L’année 2010 a aussi été célébrée, toutefois, comme il s’agissait du cinquième anniversaire de la naissance de Nunatsiavut, un vaste territoire inuit autonome dont Nain est la capitale administrative.

Le nouveau gouvernement avait peu de ressources pour gérer une menace climatique existante, mais de nombreux chercheurs venus de l’extérieur se promenaient dans la gigantesque cour arrière. Dans le passé, le travail de ces chercheurs semblait peu pertinent pour les locaux. « Les chercheurs passaient, faisaient leur travail, ne parlaient à personne, puis ils repartaient », raconte Carla Pamak, conseillère en recherche au gouvernement inuit Nunatsiavut, qui vit à Nain.

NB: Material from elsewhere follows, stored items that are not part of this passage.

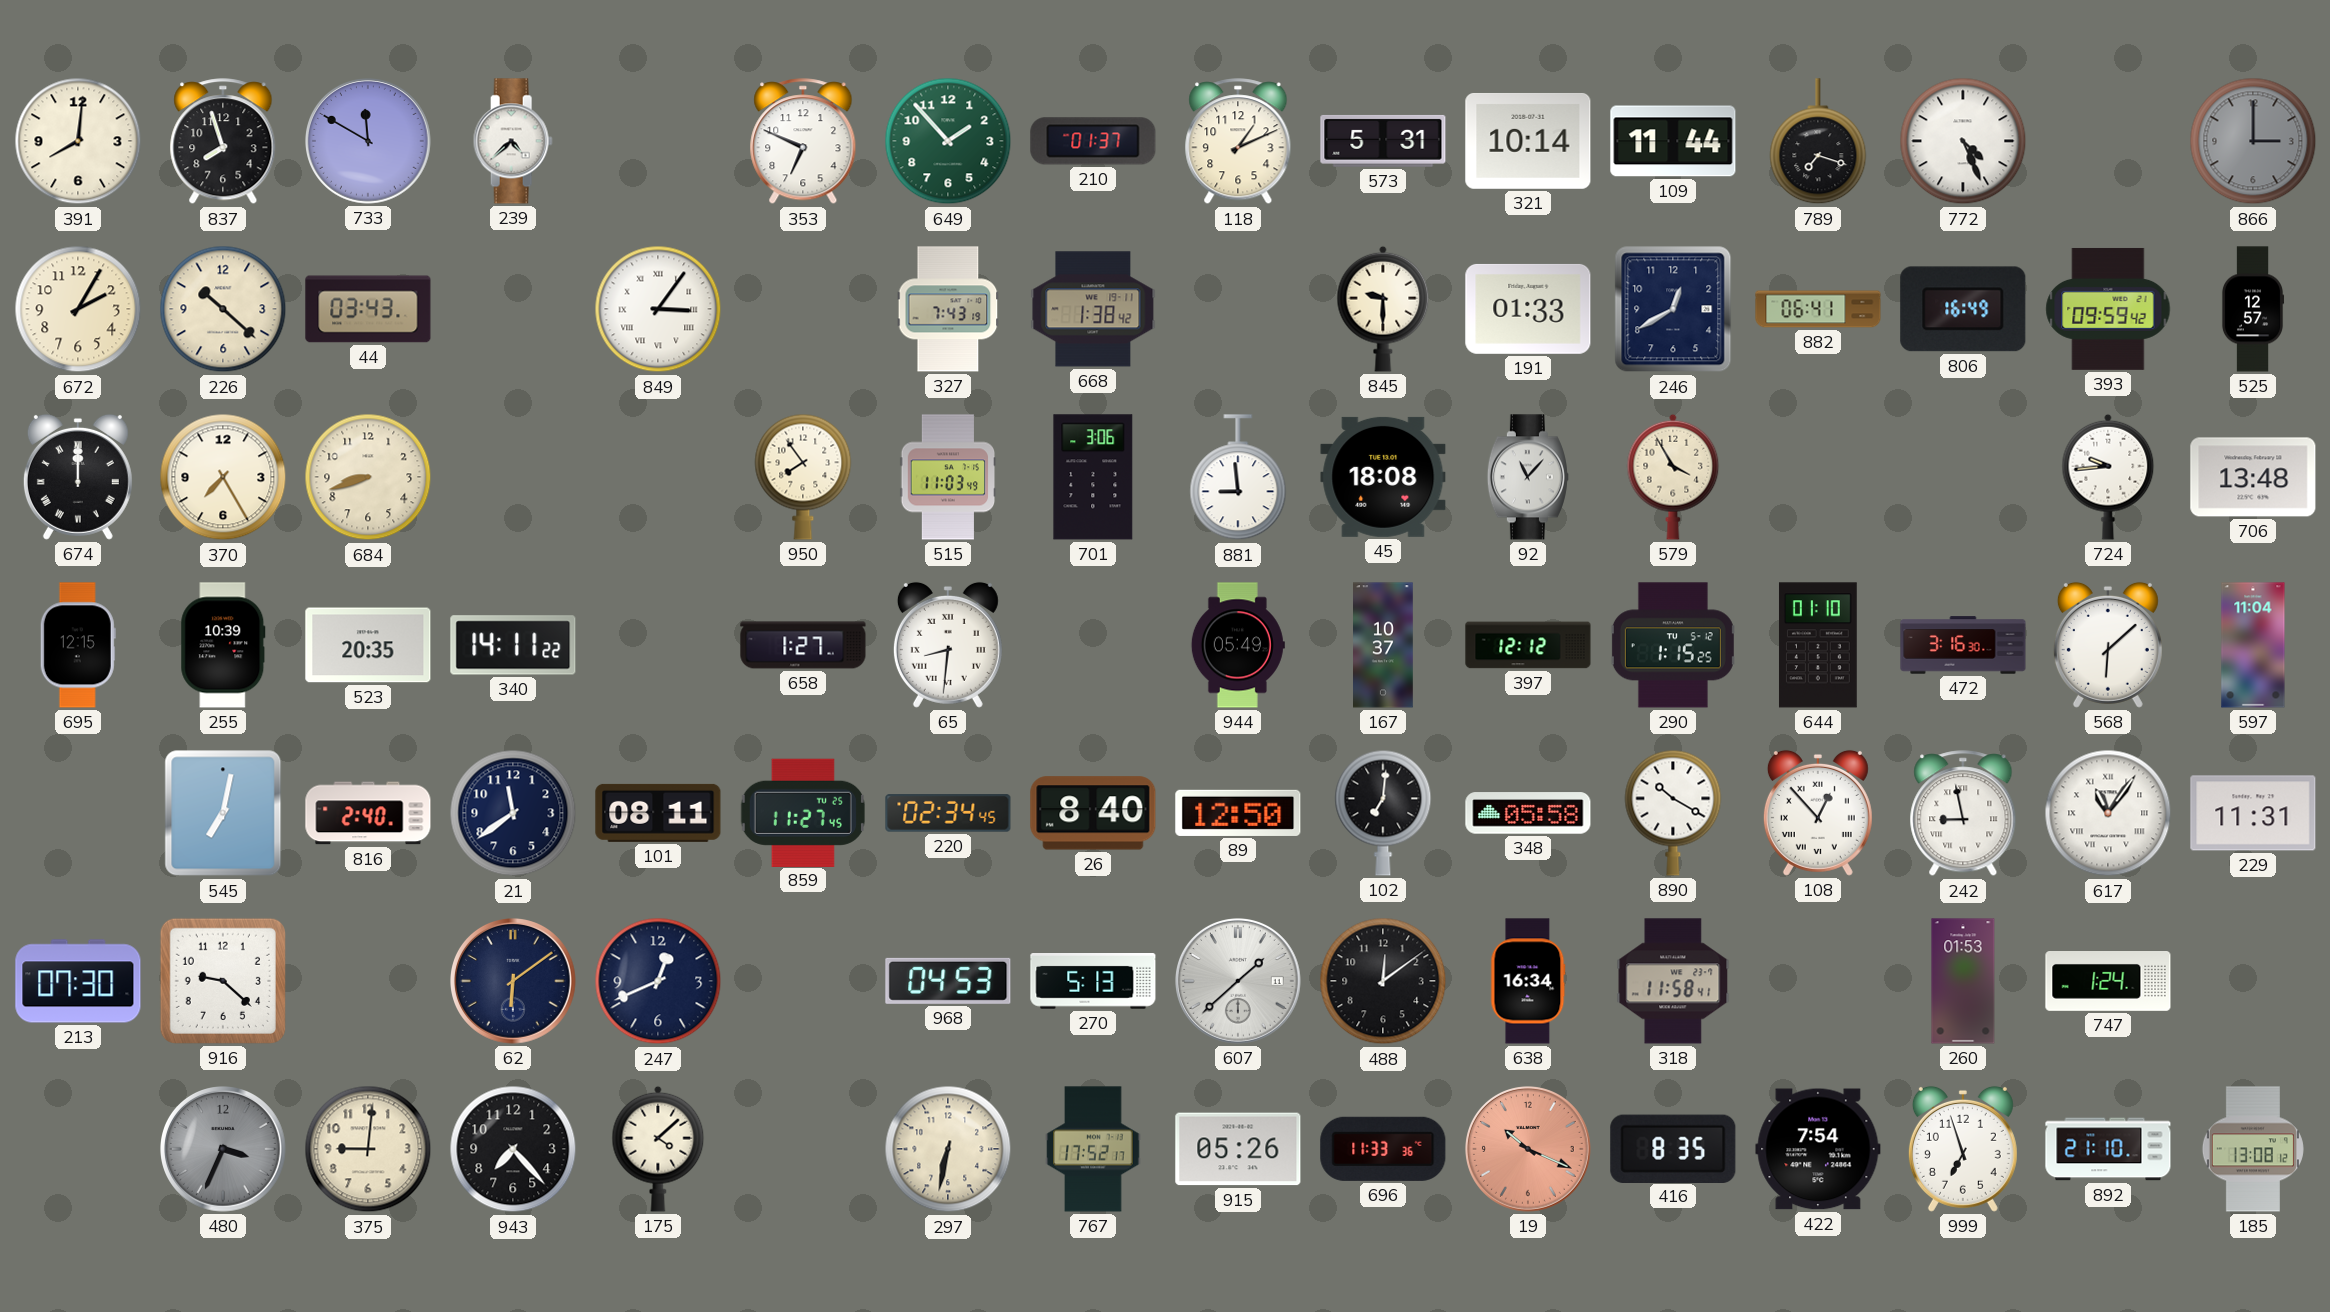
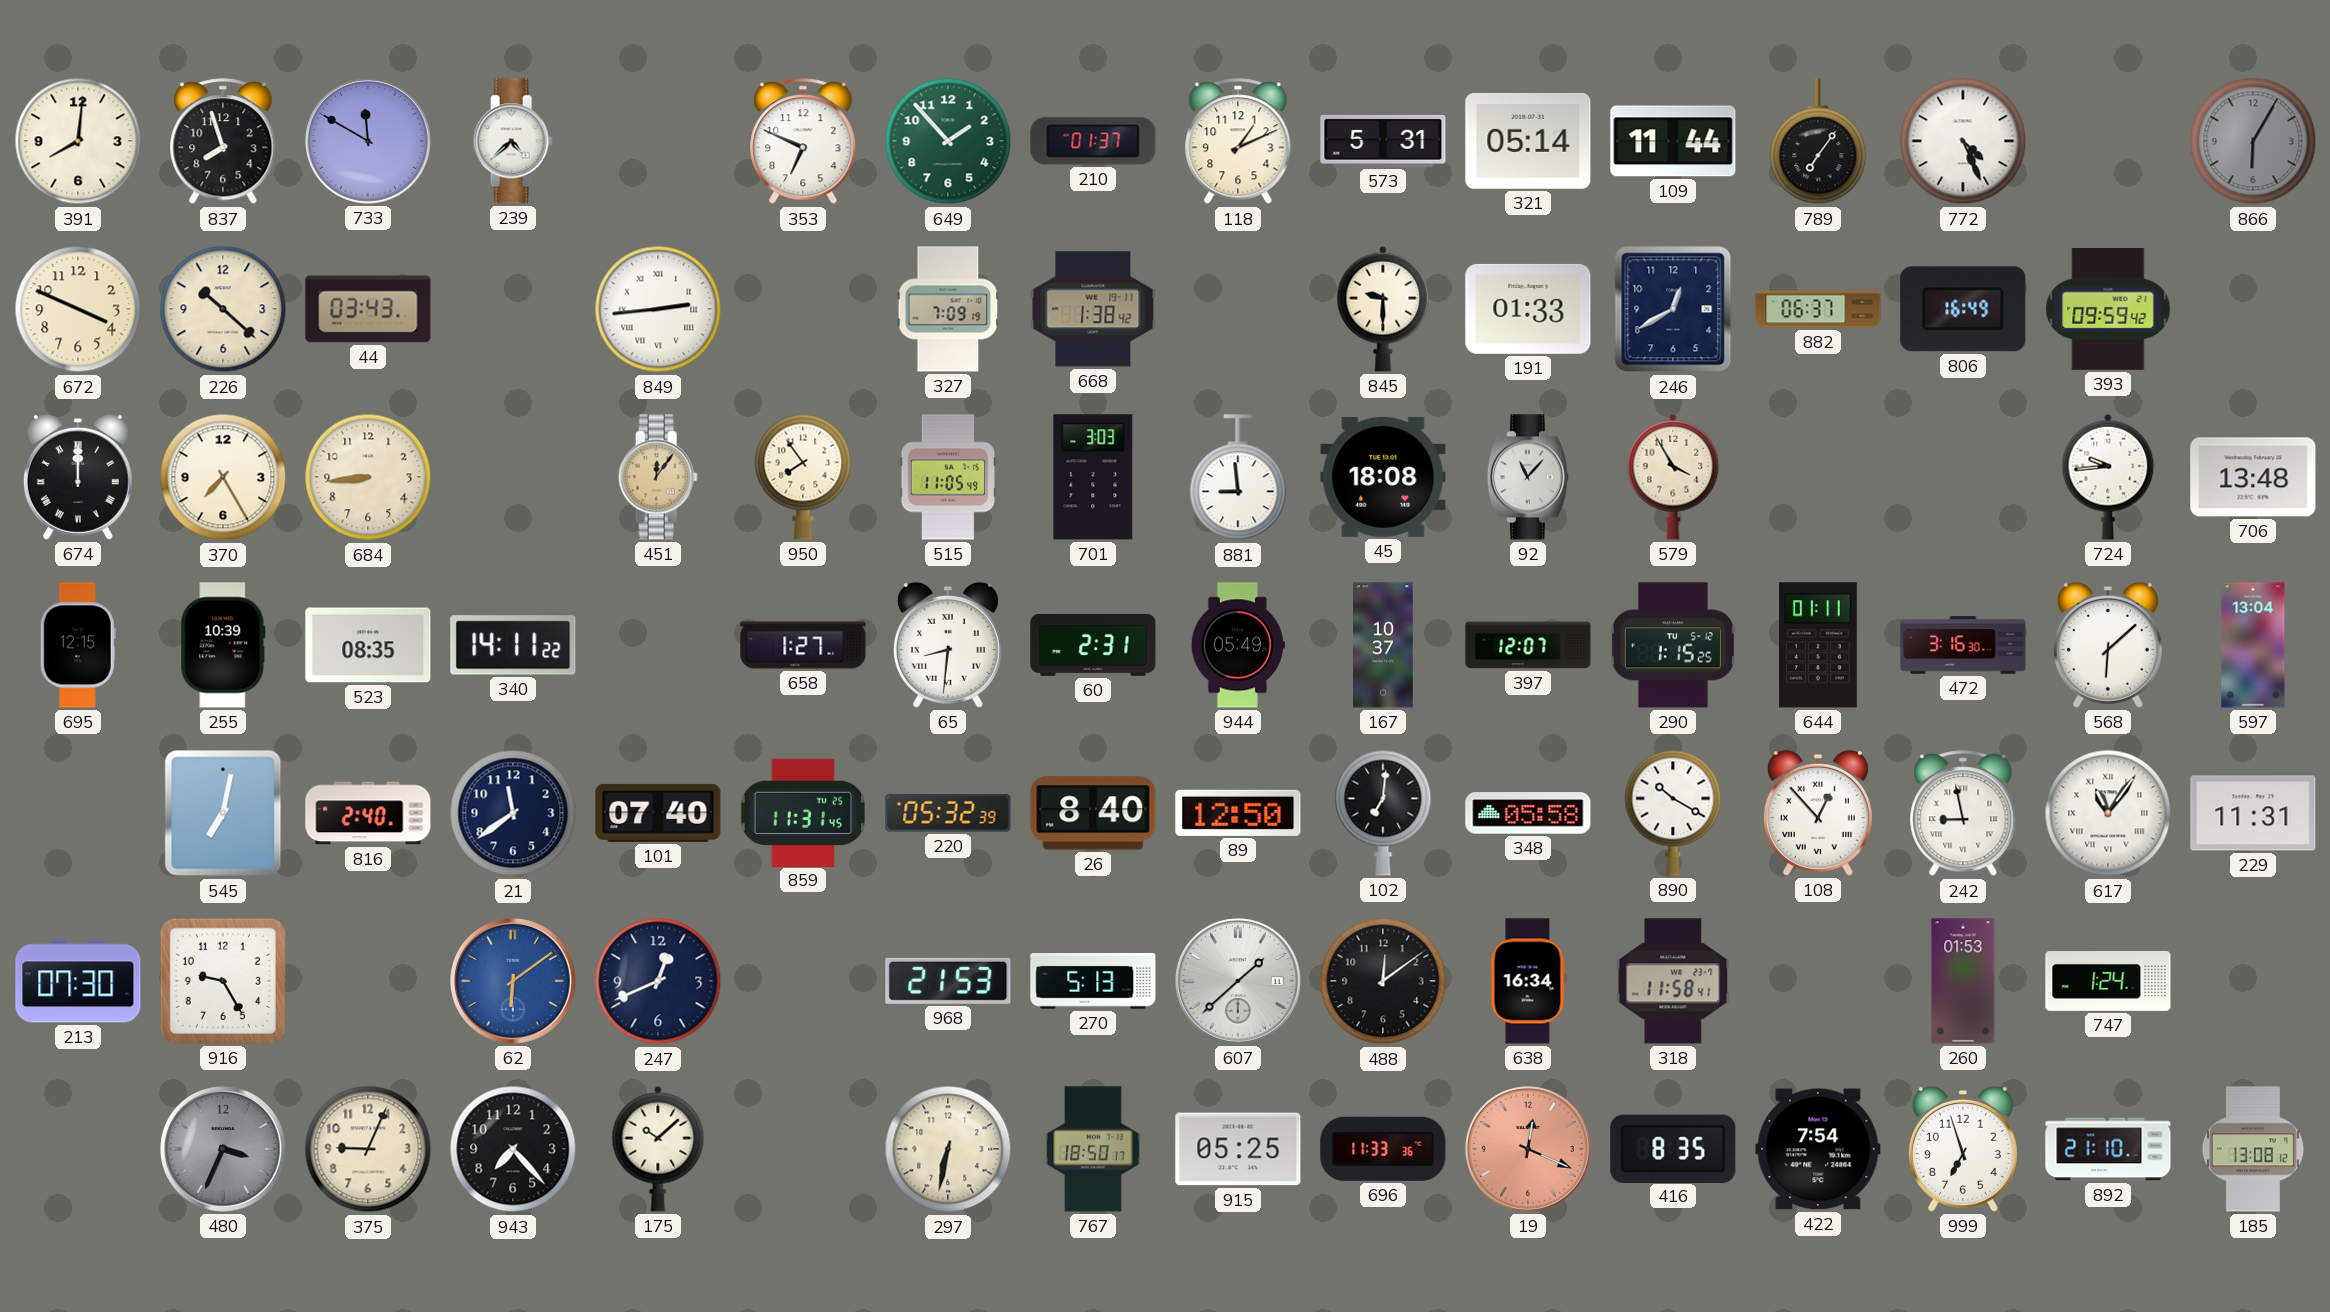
321: 10:14 -> 05:14
789: 7:18 -> 7:06
866: 3:00 -> 6:05
672: 2:05 -> 3:49
849: 3:06 -> 2:44
327: 7:43 -> 7:09
882: 06:41 -> 06:37
525: 12:57 -> none
684: 8:42 -> 8:44
451: none -> 12:06
515: 11:03 -> 11:05
701: 3:06 -> 3:03
523: 20:35 -> 08:35
60: none -> 2:31
397: 12:12 -> 12:07
644: 01:10 -> 01:11
597: 11:04 -> 13:04
101: 08:11 -> 07:40
859: 11:27 -> 11:31
220: 02:34 -> 05:32
916: 9:22 -> 9:25
62 dial: navy -> blue
968: 04:53 -> 21:53
375: 9:01 -> 9:04
175: 4:08 -> 10:08
767: 17:52 -> 18:50
915: 05:26 -> 05:25
19: 10:19 -> 12:19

En juin de la même année, le gouvernement a donc organisé le forum de recherche communautaire Tukisinnik, liant les locaux avec des chercheurs sélectionnés, en espérant réorienter les recherches vers les priorités locales. La glace de mer figurait en tête de liste, particulièrement après l’hiver désastreux. « On a compris que la recherche est quelque chose que la communauté peut contrôler en sa faveur », affirme Trevor Bell, un participant et professeur de géographie à l’Université Memorial, à Saint John’s, Terre-Neuve-Et-Labrador. 
 
  • La ville de Nain, Nunatsiavut Photo (detail): © picture alliance

    La ville de Nain, Nunatsiavut

  • Lac dans les montagnes Torngat, Nunatsiavut © picture alliance

    Lac dans les montagnes Torngat, Nunatsiavut

  • Saglek Fjord, Nunatsiavut © picture alliance / dpa

    Saglek Fjord, Nunatsiavut

Une carte des risques 

Bell est surtout connu pour la technologie SmartICE. Créée en collaboration avec le gouvernement Nunatsiavut, SmartICE intègre les connaissances traditionnelles de la glace avec des données en temps réels rassemblées par des capteurs incrustés à l’intérieur et entraînés dans la glace de mer. Lancée à Nain en 2012, SmartICE vise à générer une carte des risques, accessible par ordinateur ou téléphone intelligent, pour compléter les connaissances traditionnelles.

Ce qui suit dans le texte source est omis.